▸ **Work order**
Out of the entries that follow, copy each line containing "Guides".

(Structured page parsing data)
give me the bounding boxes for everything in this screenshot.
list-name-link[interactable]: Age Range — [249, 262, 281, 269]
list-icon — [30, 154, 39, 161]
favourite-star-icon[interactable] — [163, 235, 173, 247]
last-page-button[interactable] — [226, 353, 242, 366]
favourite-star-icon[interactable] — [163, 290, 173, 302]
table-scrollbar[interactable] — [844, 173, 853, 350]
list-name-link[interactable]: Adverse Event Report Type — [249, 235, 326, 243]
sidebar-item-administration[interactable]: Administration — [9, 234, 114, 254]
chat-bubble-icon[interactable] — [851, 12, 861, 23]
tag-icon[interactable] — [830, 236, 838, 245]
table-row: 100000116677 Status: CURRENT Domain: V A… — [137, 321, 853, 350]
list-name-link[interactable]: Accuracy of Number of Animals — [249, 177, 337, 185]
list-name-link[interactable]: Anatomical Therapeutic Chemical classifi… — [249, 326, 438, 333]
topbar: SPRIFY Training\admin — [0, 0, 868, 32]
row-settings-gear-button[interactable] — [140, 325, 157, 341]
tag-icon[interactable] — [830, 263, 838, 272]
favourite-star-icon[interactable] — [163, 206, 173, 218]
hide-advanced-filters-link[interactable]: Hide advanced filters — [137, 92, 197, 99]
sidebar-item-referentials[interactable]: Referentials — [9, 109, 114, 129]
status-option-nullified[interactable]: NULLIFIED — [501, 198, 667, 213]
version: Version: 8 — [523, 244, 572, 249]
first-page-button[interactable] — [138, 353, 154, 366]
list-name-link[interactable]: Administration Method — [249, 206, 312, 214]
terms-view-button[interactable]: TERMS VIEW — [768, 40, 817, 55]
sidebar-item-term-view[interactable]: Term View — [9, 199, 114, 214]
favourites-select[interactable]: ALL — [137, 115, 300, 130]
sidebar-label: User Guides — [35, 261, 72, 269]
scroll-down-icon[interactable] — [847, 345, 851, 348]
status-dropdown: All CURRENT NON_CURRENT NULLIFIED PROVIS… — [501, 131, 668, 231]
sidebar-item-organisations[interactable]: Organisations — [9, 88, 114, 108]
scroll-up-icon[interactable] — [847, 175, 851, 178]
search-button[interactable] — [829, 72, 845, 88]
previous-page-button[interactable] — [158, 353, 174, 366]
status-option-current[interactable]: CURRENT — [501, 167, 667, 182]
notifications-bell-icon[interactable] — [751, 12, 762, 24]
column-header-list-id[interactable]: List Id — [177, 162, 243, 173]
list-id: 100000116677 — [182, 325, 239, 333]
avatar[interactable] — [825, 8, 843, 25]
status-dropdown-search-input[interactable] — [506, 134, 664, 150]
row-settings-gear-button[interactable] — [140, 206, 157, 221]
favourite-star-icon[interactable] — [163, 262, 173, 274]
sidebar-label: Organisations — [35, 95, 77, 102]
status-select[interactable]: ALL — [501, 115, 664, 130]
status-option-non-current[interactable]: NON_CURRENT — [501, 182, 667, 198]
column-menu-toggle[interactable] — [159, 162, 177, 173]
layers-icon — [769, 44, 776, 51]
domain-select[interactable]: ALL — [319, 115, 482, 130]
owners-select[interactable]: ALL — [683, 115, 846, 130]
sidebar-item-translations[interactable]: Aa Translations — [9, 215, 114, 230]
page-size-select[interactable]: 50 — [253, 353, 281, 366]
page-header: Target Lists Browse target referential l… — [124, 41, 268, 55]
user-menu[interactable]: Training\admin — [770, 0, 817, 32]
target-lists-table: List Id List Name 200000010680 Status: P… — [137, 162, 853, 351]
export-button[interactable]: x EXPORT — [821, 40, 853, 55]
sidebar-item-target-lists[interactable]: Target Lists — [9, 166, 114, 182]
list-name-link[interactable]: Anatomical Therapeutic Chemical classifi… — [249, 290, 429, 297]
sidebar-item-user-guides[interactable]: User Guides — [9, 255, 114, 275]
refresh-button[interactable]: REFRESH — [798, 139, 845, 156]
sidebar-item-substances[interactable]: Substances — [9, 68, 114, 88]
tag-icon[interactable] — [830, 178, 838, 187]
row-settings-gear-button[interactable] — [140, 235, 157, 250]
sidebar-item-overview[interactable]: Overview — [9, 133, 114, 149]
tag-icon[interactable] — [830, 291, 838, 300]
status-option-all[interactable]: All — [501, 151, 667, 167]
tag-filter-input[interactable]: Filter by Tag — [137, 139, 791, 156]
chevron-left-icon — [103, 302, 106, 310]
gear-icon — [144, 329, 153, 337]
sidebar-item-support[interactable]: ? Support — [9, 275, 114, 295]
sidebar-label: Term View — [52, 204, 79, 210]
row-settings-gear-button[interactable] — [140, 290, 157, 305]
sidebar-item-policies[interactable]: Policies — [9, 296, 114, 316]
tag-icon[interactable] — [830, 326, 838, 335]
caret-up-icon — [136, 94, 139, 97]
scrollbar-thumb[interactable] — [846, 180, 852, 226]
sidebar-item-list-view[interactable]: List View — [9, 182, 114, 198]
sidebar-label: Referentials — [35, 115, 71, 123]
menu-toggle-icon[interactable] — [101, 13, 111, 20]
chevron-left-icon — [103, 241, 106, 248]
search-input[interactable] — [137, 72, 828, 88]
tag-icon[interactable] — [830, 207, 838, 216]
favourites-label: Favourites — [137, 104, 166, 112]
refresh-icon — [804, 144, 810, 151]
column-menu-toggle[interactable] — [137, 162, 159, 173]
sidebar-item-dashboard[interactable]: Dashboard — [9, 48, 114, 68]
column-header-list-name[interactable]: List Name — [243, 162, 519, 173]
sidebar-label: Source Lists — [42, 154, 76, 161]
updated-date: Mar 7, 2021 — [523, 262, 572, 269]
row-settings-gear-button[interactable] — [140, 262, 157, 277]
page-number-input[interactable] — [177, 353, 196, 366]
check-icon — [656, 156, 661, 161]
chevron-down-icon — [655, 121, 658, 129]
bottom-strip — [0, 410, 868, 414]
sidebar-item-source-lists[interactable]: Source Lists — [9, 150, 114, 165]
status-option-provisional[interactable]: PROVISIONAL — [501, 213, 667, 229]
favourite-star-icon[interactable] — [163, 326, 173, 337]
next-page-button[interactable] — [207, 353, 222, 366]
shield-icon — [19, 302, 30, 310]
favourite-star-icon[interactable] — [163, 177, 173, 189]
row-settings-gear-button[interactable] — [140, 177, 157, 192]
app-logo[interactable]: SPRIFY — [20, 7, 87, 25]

▸ **Output**
sidebar-label: User Guides — [35, 261, 72, 269]
sidebar-item-user-guides[interactable]: User Guides — [9, 255, 114, 275]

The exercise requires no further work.